Alabama Sorority Girls Voted Because a Secret Society Told Them To
A secret society called the Machine was apparently behind the spate of free-drink-toting, limo-riding University of Alabama sorority girls who showed up to vote in the Tuscaloosa City Board of Education race last month.
The Machine has been around for more than 100 years and members are apparently culled from white fraternities and sororities, who pay at least $850 a year to fund the group. According to the Crimson White, that money goes in part toward toward "bar tabs for Machine representatives at parties and an annual beach trip for Machine representatives."
Once a stop on the Southern route to Congress (“You went to the University of Alabama, got into student government, got involved in the Machine, practiced law a little bit in your hometown, and you went to Washington.”), the Machine's influence has waned in recent years and largely controls University of Alabama student government.
According to current and former members of Machine-affiliated Greek organizations, each of the 28 fraternities and sororities associated with the Machine (many Greek organizations on campus are not) sends a pair of representatives to a secret group, often referred to as “going downstairs,” because the group meets in the basement of a fraternity house. Members decide which candidates to back for student government, homecoming queen and several honor societies. The fraternity-and-sorority rank and file are informed of the choices and put into action on Election Day. Their choices rarely lose.
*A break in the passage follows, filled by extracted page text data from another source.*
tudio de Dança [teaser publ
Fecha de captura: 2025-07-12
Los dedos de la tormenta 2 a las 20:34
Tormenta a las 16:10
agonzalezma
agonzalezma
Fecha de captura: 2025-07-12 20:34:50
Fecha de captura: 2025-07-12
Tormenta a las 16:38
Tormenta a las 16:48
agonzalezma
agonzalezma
The society has been pulled into national news this week with an election lawsuit and subsequent coverage by the New York Times.
Kelly Horowitz, who lost the District 4 seat to 26-year-old University of Alabama grad and former student government president Cason Kirby, filed suit this week alleging voter fraud and bribery. Although the Machine is not named in the complaint, the Times details the group's "apparent involvement."
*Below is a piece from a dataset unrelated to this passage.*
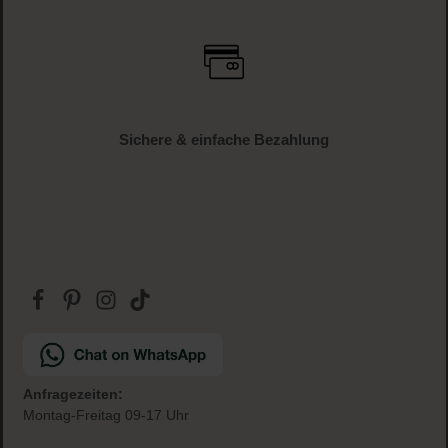
Sichere & einfache Bezahlung
Anfragezeiten:
Montag-Freitag 09-17 Uhr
“The limos and party bus are running constantly,” read one of numerous similar e-mails circulated around Machine-affiliated sororities on Election Day. Free drinks were promised at local bars for those wearing “I Voted” stickers. Sorority leaders were careful to emphasize that they were not endorsing a particular candidate but encouraged members to wear Cason Kirby T-shirts to the polls.
The numbers bear out their influence. Of the 369 voters registered in the district this year, 269 registered during one week in mid-August, and 94 percent of those newly registered voters were 21 or younger. Mr. Kirby won the race by 416 to 329 votes.
“They’re usually much more sophisticated than that,” Cleophus Thomas Jr, who in 1976 became the only non-Machine-sponsored black University of Alabama student government president, said. “This may be the ineptness that results from having no real competition.”